What if the signal has two independent periodicities? The delay embedding traces out a torus-like shape in higher dimensions:

# Signal with two frequencies
signal2 = sin.(t) .+ 0.7 .* sin.(2.7 .* t) .+ 0.1 .* randn(MersenneTwister(7), N)

fig = Figure(size = (800, 300))
ax = Axis(fig[1, 1], title = "Signal with two frequencies", xlabel = "t", ylabel = "x(t)")
lines!(ax, t, signal2)
fig
# Embed in 3D
cloud2 = delay_embedding(signal2, 3, 20)

fig = Figure()
ax = Axis3(fig[1, 1], title = "Delay embedding (d=3, τ=20)")
scatter!(ax, cloud2[1, :], cloud2[2, :], cloud2[3, :], markersize = 2)
fig
# PH of the embedding
idx2 = 1:4:size(cloud2, 2)
pts2 = [Tuple(cloud2[:, i]) for i in idx2]
result2 = ripserer(Rips(pts2), dim_max = 2, threshold = 2.5)
barcode(result2)

A signal with two independent frequencies should produce \(\beta_1 = 2\) (two loops) and potentially \(\beta_2 = 1\) (one cavity), resembling a torus. This is a powerful way to detect the number of independent oscillatory components in a signal.

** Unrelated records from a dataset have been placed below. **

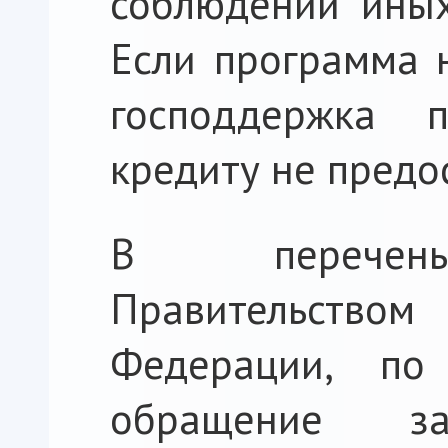
соблюдении иных
Если программа н
господдержка п
кредиту не предо
В перечень
Правительст
Федерации, по
обращение за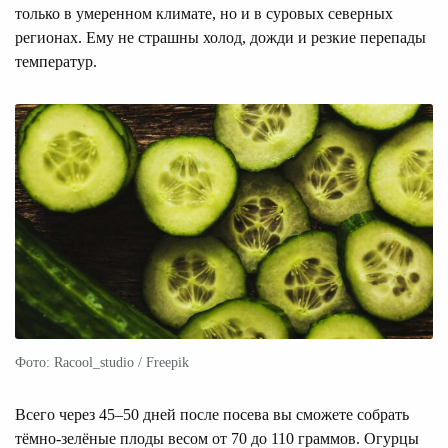
только в умеренном климате, но и в суровых северных
регионах. Ему не страшны холод, дожди и резкие перепады
температур.
Фото: Racool_studio / Freepik
Всего через 45–50 дней после посева вы сможете собрать
тёмно-зелёные плоды весом от 70 до 110 граммов. Огурцы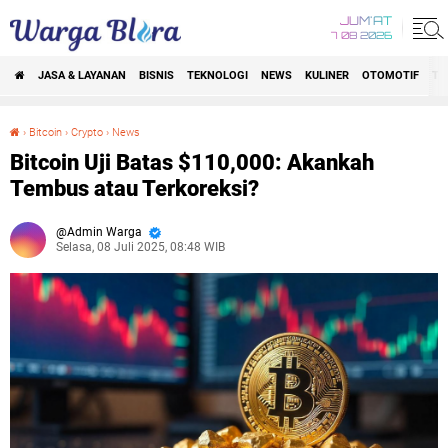
JUM'AT
7 08 2026
JASA & LAYANAN
BISNIS
TEKNOLOGI
NEWS
KULINER
OTOMOTIF
TR
›
Bitcoin
›
Crypto
›
News
Bitcoin Uji Batas $110,000: Akankah Tembus atau Terkoreksi?
Bitcoin Uji Batas $110,000: Akankah
Tembus atau Terkoreksi?
Admin Warga
Selasa, 08 Juli 2025, 08:48 WIB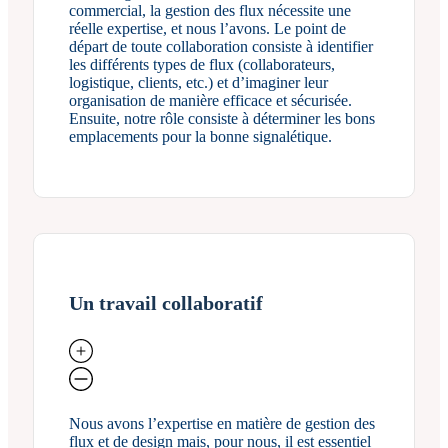
commercial, la gestion des flux nécessite une
réelle expertise, et nous l’avons. Le point de
départ de toute collaboration consiste à identifier
les différents types de flux (collaborateurs,
logistique, clients, etc.) et d’imaginer leur
organisation de manière efficace et sécurisée.
Ensuite, notre rôle consiste à déterminer les bons
emplacements pour la bonne signalétique.
Un travail collaboratif
Nous avons l’expertise en matière de gestion des
flux et de design mais, pour nous, il est essentiel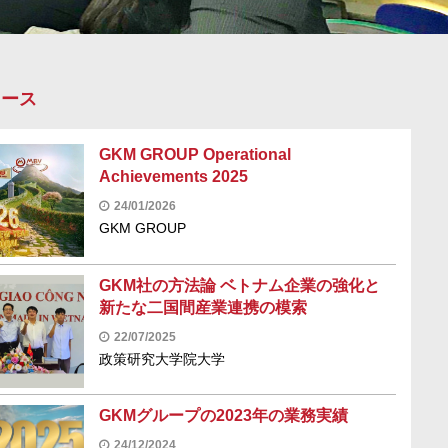
ュース
GKM GROUP Operational
Achievements 2025
24/01/2026
GKM GROUP
GKM社の方法論 ベトナム企業の強化と
新たな二国間産業連携の模索
22/07/2025
政策研究大学院大学
GKMグループの2023年の業務実績
24/12/2024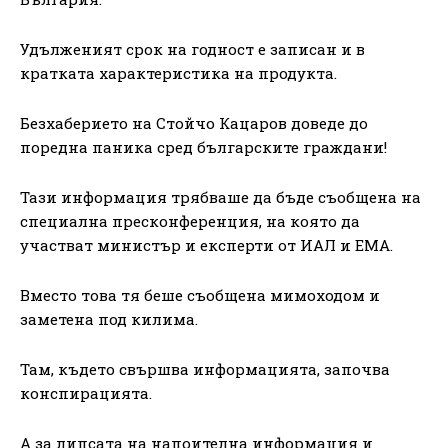
Удълженият срок на годност е записан и в
кратката характеристика на продукта.
Безхаберието на Стойчо Кацаров доведе до
поредна паника сред българските граждани!
Тази информация трябваше да бъде съобщена на
специална пресконференция, на която да
участват министър и експерти от ИАЛ и ЕМА.
Вместо това тя беше съобщена мимоходом и
заметена под килима.
Там, където свършва информацията, започва
конспирацията.
А за липсата на напоителна информация и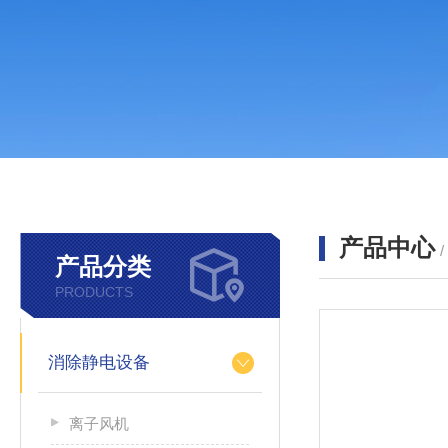
产品中心
产品分类
PRODUCTS
消除静电设备
离子风机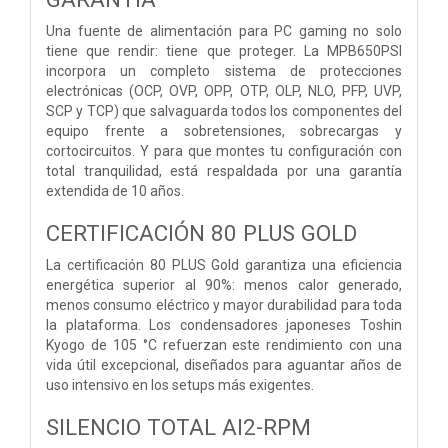
Una fuente de alimentación para PC gaming no solo
tiene que rendir: tiene que proteger. La MPB650PSI
incorpora un completo sistema de protecciones
electrónicas (OCP, OVP, OPP, OTP, OLP, NLO, PFP, UVP,
SCP y TCP) que salvaguarda todos los componentes del
equipo frente a sobretensiones, sobrecargas y
cortocircuitos. Y para que montes tu configuración con
total tranquilidad, está respaldada por una garantía
extendida de 10 años.
CERTIFICACIÓN 80 PLUS GOLD
La certificación 80 PLUS Gold garantiza una eficiencia
energética superior al 90%: menos calor generado,
menos consumo eléctrico y mayor durabilidad para toda
la plataforma. Los condensadores japoneses Toshin
Kyogo de 105 °C refuerzan este rendimiento con una
vida útil excepcional, diseñados para aguantar años de
uso intensivo en los setups más exigentes.
SILENCIO TOTAL AI2-RPM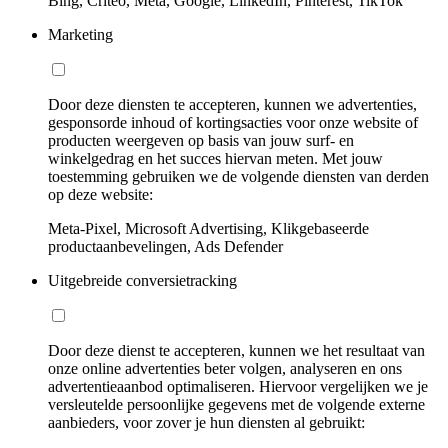
Bing, Criteo, Meta, Google, LinkedIn, Pinterest, TikTok
Marketing
Door deze diensten te accepteren, kunnen we advertenties,
gesponsorde inhoud of kortingsacties voor onze website of
producten weergeven op basis van jouw surf- en
winkelgedrag en het succes hiervan meten. Met jouw
toestemming gebruiken we de volgende diensten van derden
op deze website:
Meta-Pixel, Microsoft Advertising, Klikgebaseerde
productaanbevelingen, Ads Defender
Uitgebreide conversietracking
Door deze dienst te accepteren, kunnen we het resultaat van
onze online advertenties beter volgen, analyseren en ons
advertentieaanbod optimaliseren. Hiervoor vergelijken we je
versleutelde persoonlijke gegevens met de volgende externe
aanbieders, voor zover je hun diensten al gebruikt: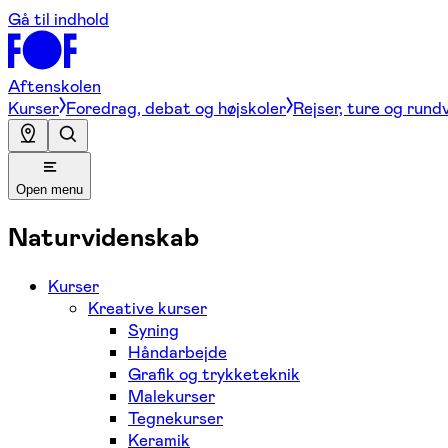
Gå til indhold
Aftenskolen
Kurser
Foredrag, debat og højskoler
Rejser, ture og rund
Open menu
Naturvidenskab
Kurser
Kreative kurser
Syning
Håndarbejde
Grafik og trykketeknik
Malekurser
Tegnekurser
Keramik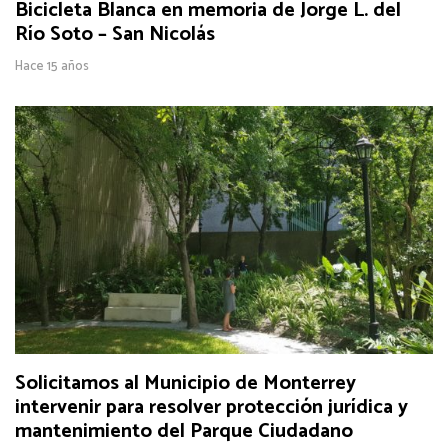
Bicicleta Blanca en memoria de Jorge L. del
Río Soto – San Nicolás
Hace 15 años
Solicitamos al Municipio de Monterrey
intervenir para resolver protección jurídica y
mantenimiento del Parque Ciudadano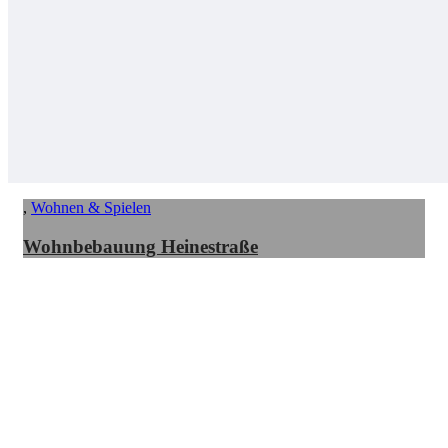
,
Wohnen & Spielen
Wohnbebauung Heinestraße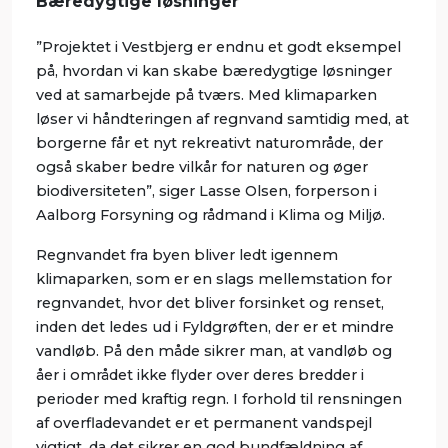
Bæredygtige løsninger
”Projektet i Vestbjerg er endnu et godt eksempel
på, hvordan vi kan skabe bæredygtige løsninger
ved at samarbejde på tværs. Med klimaparken
løser vi håndteringen af regnvand samtidig med, at
borgerne får et nyt rekreativt naturområde, der
også skaber bedre vilkår for naturen og øger
biodiversiteten”, siger Lasse Olsen, forperson i
Aalborg Forsyning og rådmand i Klima og Miljø.
Regnvandet fra byen bliver ledt igennem
klimaparken, som er en slags mellemstation for
regnvandet, hvor det bliver forsinket og renset,
inden det ledes ud i Fyldgrøften, der er et mindre
vandløb. På den måde sikrer man, at vandløb og
åer i området ikke flyder over deres bredder i
perioder med kraftig regn. I forhold til rensningen
af overfladevandet er et permanent vandspejl
vigtigt, da det sikrer en god bundfældning af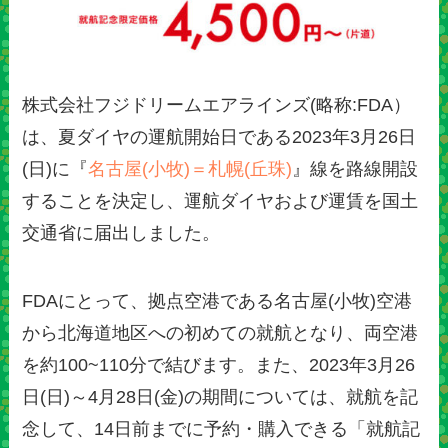
株式会社フジドリームエアラインズ(略称:FDA）
は、夏ダイヤの運航開始日である2023年3月26日
(日)に『
名古屋(小牧)＝札幌(丘珠)
』線を路線開設
することを決定し、運航ダイヤおよび運賃を国土
交通省に届出しました。
FDAにとって、拠点空港である名古屋(小牧)空港
から北海道地区への初めての就航となり、両空港
を約100~110分で結びます。また、2023年3月26
日(日)～4月28日(金)の期間については、就航を記
念して、14日前までに予約・購入できる「就航記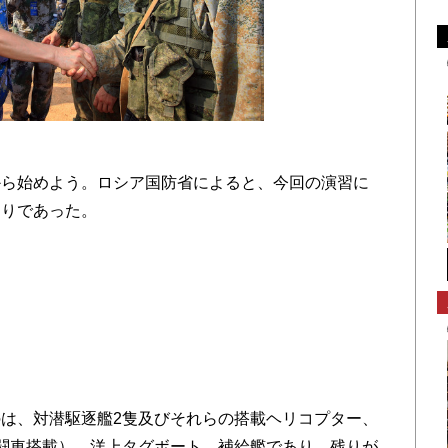
ら始めよう。ロシア国防省によると、今回の演習に
おりであった。
は、対潜駆逐艦2隻及びそれらの搭載ヘリコプター、
闘車搭載）、洋上タグボート、補給艦であり、残りが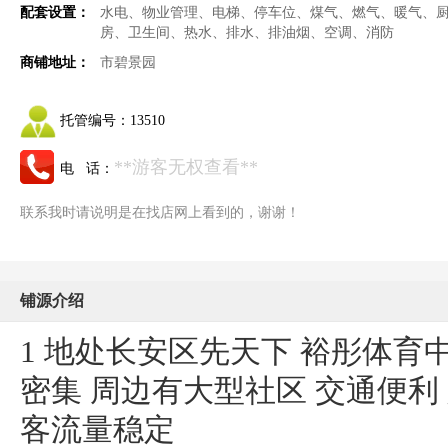
配套设置：
水电、物业管理、电梯、停车位、煤气、燃气、暖气、
房、卫生间、热水、排水、排油烟、空调、消防
商铺地址：
市碧景园
托管编号：
13510
**游客无权查看**
电 话：
联系我时请说明是在找店网上看到的，谢谢！
铺源介绍
1 地处长安区先天下 裕彤体育
密集 周边有大型社区 交通便
客流量稳定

15.4 Choosing embedding parameters

The choice of \(d\) and \(\tau\) matters:

  • Too small \(d\): the embedding doesn’t capture the full dynamics (Takens says we need \(d > 2m\) where \(m\) is the attractor dimension)
  • Too large \(d\): computational cost increases, and noise accumulates
  • Too small \(\tau\): consecutive points are nearly identical (the cloud concentrates near the diagonal)
  • Too large \(\tau\): consecutive points become almost independent (destroys temporal structure)

Practical heuristics:

  • Use the first minimum of the autocorrelation or mutual information to choose \(\tau\)
  • Use false nearest neighbors to choose \(d\)
  • Start with \(d = 2\) or \(3\) for visualization, then increase

15.5 Summary

In this chapter we learned:

  • Delay embeddings convert time series to point clouds, enabling TDA
  • Periodicity shows up as a loop (\(\beta_1 = 1\)) in the embedded point cloud
  • Multiple periodicities create higher-dimensional topological features
  • The absence of topology (all short bars) indicates noise or aperiodic behavior
  • Takens’ theorem guarantees that the embedding recovers the attractor topology

This provides a fundamentally different approach to time series analysis: instead of spectral methods (Fourier transforms) that assume linearity, TDA can detect nonlinear periodicities and complex dynamical structures.